Special Topics in Calamity Physics, by Marisha Pessl

My book group met last night to discuss Special Topics in Calamity Physics, by Marisha Pessl. Let me tell you, it was a lively discussion! Where do I even start? Here’s the summary from Penguin:

Blue van Meer is the precocious only daughter of a dashing and scholarly father. After her mother’s death in a car accident when Blue is six, they hit the road together, traveling between her father’s ever-changing teaching positions in obscure college towns. While Blue’s intellectual gifts have been nurtured by her devoted father, she has never had a real home or friends. Instead, she has been raised on her father’s voice and on the literature and political history that he thrives on.

Enter Hannah Schneider and the Bluebloods, an enigmatic clique at St. Gallway, the private school Blue enters for her senior year. Hannah is the gorgeous, mysterious mentor to a select group of St. Gallway seniors, and she invites dutiful and shy Blue to join them. A film studies teacher, Hannah is alluring and unconventional, “the lone bombshell slinking into a Norman Rockwell,” who treats the students as friends and equals. For the first time in her life, Blue finds herself drawn out of the insular family world she and her father have created, and into the lives of these maverick and beautiful peers.

I can’t go too deeply into the plot without giving things away so I will focus on how I felt when I read this. Prior to my group selecting this, I knew nothing about it. I had no idea what to expect at all but I was pleasantly surprised after the first few chapters. There are many references to the “core curriculum” and as you can imagine… core curriculum for college prep includes the reading of some well known literature. Each chapter relates to the literature she is currently reading, or has recently read. I was fascinated with this aspect of the book.

Blue is a complicated character. She is often at odds with her intellect. Wanting desperately to fit in yet constantly aware that she is surrounded by those less intelligent than her. Every interaction is met with her own internal commentary on the situation. Her nicknames for people, the references she makes about people, etc. Much of this I found to be quite humorous.

Her father’s banter, also a source of entertainment, made me even more curious about him.
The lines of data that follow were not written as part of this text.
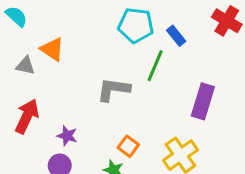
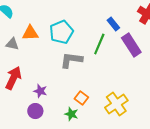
cyan pentagon: (136, 25) -> (61, 32), moved, turned -30
orange triangle: (52, 49) -> (30, 33), turned -36
purple rectangle: (203, 101) -> (131, 45), moved, turned -50

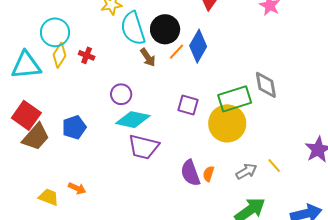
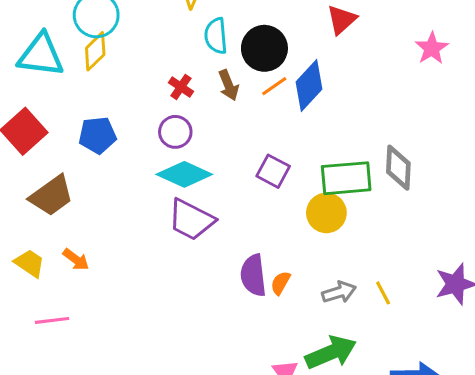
cyan semicircle: (133, 28) -> (216, 36), size x0.7
red cross: (87, 55) -> (181, 87), moved
yellow circle: (227, 123) -> (326, 213), size x0.7
blue pentagon: (74, 127) -> (97, 135), moved
brown trapezoid: (36, 137) -> (51, 196), moved

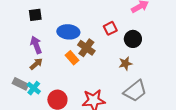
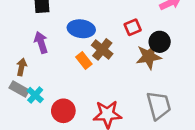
brown star: (125, 63) -> (149, 57), moved, size x1.5
brown arrow: (36, 64) -> (22, 67), moved, turned -40
gray trapezoid: (135, 91) -> (159, 105), turned -70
In the beginning I was charmed by their relationship. It was clear that he was dragging around an unwilling participant, but it was also clear that she realized her role in his little adventures and went along with them.. for the most part.

The other characters in the book were not as interesting and I often questioned their placement in the book. Hannah, the teacher that befriends Blue is like a torn flag, flapping in the wind. You want to take her down, smooth her out… do something with her but I didn’t get a good feel for who she was and what she wanted in life. The students that Blue hangs out with, were interesting as a whole, but not as individuals. I wonder if that was the author’s point.
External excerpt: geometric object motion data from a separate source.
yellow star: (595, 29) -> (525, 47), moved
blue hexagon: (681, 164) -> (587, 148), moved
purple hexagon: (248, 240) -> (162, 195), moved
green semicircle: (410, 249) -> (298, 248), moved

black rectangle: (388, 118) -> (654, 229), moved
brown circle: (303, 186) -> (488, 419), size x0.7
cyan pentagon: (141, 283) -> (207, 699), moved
Overall, I felt the book was long. Very long. Over 500 pages with the story getting interesting at around page 300. When we discussed it as a group, no one seemed to have issues with the open ended quality of the storyline. I thought that was interesting. Its cleverness seemed to outweigh anything else. We also did not expect this to be a mystery of sorts.

If I can make one suggestion to you, it would be to give yourself plenty of time to read this. I did not pace myself properly and ended up rushing towards the end in order to finish it in time for my meeting. Spread it out over a few weeks if possible. There is just so much going on and so many details to pay attention to.